Movies and Me
Entertainment writer Daniel Neman on how he came to be a film critic.
Other kids had posters of The Beatles on their walls, or sports stars, or Led Zeppelin, or those cool, hallucinatory black-light posters from Spencer Gifts.
I had a poster of King Kong over my bed. Off to the side was a poster of W. C. Fields holding a hand of poker cards and looking deliciously untrustworthy.
Now that I think about it, I may have been a little unusual.
AFFLICTED BY COMEDIES
I was born into a movie-loving household, and my father in particular had a fondness for the older films from his childhood and from before he was born. He loved the silent films, especially the silent comedies, and the early talkie comedies, and he passed this affection on to me.
Not that it took much doing. I just had to watch Charlie Chaplin eating his shoe in the 1925 smash The Gold Rush or Buster Keaton accidentally capturing a Northern general in the 1926 romp The General, and I was utterly, completely hooked.
How could I not be? The silent comedians appealed to the child in everyone, especially children. The Marx Brothers, who made their best films in the early days of the talkies, created a wild anti-establishment anarchy that spoke directly to every 10-year-old’s heart. And Fields, who I am afraid is starting to be overlooked by film aficionados, was casually deceitful in a hilariously grandiloquent way.
In that scene on my bedroom wall, from 1940’s My Little Chickadee, Fields, playing Cuthbert J. Twillie, is asked whether poker is a game of chance. His timeless response is, “Not the way I play it, no.”
So is it any wonder that when I faced the first crisis of my life I turned to the movies?
MOVIES VS. HEARTBREAK
The crisis was universal, inevitable. I fell in love, as only a kid in high school can fall. After a relatively short period of unalloyed bliss, she broke my heart because, well, she was a girl and that is what girls do. Immediately, I became depressed, sullen and miserable in a whiny, ultra-adolescent sort of way.
I was such a wretched person that I really did not want to be around myself. I had to escape. But I didn’t drink … at the time. And I certainly didn’t do drugs – those were for the kids with the cool, hallucinatory black-light posters from Spencer Gifts. What I had was the movies. And so it was to the movies that I turned. For an hour and a half or two hours, I could somewhat lose myself (depending on the quality of the film) in the cares and woes of others, in heroic deeds and action films and tales of doomed love – although, frankly, the tales of doomed love only made me gloomier.

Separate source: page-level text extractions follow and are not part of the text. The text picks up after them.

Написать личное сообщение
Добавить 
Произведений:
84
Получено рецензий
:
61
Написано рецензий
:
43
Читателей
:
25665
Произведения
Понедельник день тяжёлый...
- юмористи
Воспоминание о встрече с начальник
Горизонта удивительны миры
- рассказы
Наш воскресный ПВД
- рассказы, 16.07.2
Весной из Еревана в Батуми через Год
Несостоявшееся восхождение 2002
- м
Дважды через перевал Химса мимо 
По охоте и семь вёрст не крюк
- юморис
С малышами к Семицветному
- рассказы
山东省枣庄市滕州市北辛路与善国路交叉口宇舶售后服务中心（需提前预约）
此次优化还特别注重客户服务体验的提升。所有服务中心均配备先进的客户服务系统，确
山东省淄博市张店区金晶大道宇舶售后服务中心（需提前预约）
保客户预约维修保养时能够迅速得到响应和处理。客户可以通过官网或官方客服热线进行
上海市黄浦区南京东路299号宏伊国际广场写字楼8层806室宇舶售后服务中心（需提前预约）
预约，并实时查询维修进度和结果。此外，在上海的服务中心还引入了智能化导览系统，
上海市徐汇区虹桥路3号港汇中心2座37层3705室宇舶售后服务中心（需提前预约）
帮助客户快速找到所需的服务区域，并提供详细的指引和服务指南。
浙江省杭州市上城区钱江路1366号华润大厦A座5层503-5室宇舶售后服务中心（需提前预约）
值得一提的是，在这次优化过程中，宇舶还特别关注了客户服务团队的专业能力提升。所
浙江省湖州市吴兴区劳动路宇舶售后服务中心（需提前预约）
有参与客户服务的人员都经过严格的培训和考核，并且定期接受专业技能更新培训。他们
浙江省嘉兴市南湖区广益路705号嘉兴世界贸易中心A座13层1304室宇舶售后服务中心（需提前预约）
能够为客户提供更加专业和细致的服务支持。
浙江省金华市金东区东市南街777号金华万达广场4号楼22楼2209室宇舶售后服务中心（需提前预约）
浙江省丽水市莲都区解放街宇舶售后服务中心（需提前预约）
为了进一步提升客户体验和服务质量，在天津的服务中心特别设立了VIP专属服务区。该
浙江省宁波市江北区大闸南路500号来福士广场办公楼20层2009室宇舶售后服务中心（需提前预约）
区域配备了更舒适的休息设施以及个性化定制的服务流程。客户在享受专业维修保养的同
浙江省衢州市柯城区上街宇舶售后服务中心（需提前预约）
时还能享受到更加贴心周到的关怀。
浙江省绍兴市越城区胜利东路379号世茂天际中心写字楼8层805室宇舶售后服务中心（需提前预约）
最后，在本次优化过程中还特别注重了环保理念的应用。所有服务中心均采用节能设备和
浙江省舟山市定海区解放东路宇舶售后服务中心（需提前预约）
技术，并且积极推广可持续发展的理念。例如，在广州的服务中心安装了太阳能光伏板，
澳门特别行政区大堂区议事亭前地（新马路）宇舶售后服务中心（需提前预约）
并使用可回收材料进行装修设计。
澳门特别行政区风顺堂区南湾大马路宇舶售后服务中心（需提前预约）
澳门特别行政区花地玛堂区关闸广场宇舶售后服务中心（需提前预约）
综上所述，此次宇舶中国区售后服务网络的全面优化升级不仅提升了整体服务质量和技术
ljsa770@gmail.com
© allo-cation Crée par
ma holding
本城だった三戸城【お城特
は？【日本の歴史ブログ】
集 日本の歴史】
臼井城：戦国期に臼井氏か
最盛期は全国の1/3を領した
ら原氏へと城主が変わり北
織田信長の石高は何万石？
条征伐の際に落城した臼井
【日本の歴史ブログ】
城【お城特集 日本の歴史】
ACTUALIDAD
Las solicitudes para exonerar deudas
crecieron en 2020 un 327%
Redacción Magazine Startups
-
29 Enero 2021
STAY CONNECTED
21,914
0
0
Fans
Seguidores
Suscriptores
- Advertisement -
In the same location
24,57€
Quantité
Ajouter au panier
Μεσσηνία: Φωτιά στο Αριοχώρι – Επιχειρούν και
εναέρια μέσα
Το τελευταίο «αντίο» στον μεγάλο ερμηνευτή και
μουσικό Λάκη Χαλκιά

So did the tales of triumphant love. I happened to have been lucky. The period of my despair coincided neatly with a brief renaissance of art films, foreign films and classic films. Just when I needed movies the most, movies were there in the form of two repertory theaters that showed a rotating schedule of a couple of often-great movies every day. I saw two or three of these films each week, and though my heart was still broken, I at least felt less bad about myself than I did during the hours when I was not in a theater.
COUNTIN’ MOVIES ON THE WALL …
Incidentally, during the months I was wallowing in my misery and seeking refuge in darkened movie theaters, I got the only straight A’s of my life. That’s a lesson for you kids to remember.
My heart eventually healed, sort of, but the movie habit stuck with me. I went to college and got lucky a second time; my school had a couple of great film societies that made it possible to see two or three movies every night. And often I did. I tend to count things – call it a minor case of OCD – and at the end of each school year I counted up the movies I had seen that year. Every year of college, I saw between 140 and 145 movies in just the nine months of the school year.
My grades could have been better. But for a movie-struck geek who, at some point in his senior year decided it might be interesting to try to become a film critic, it was an education that was priceless.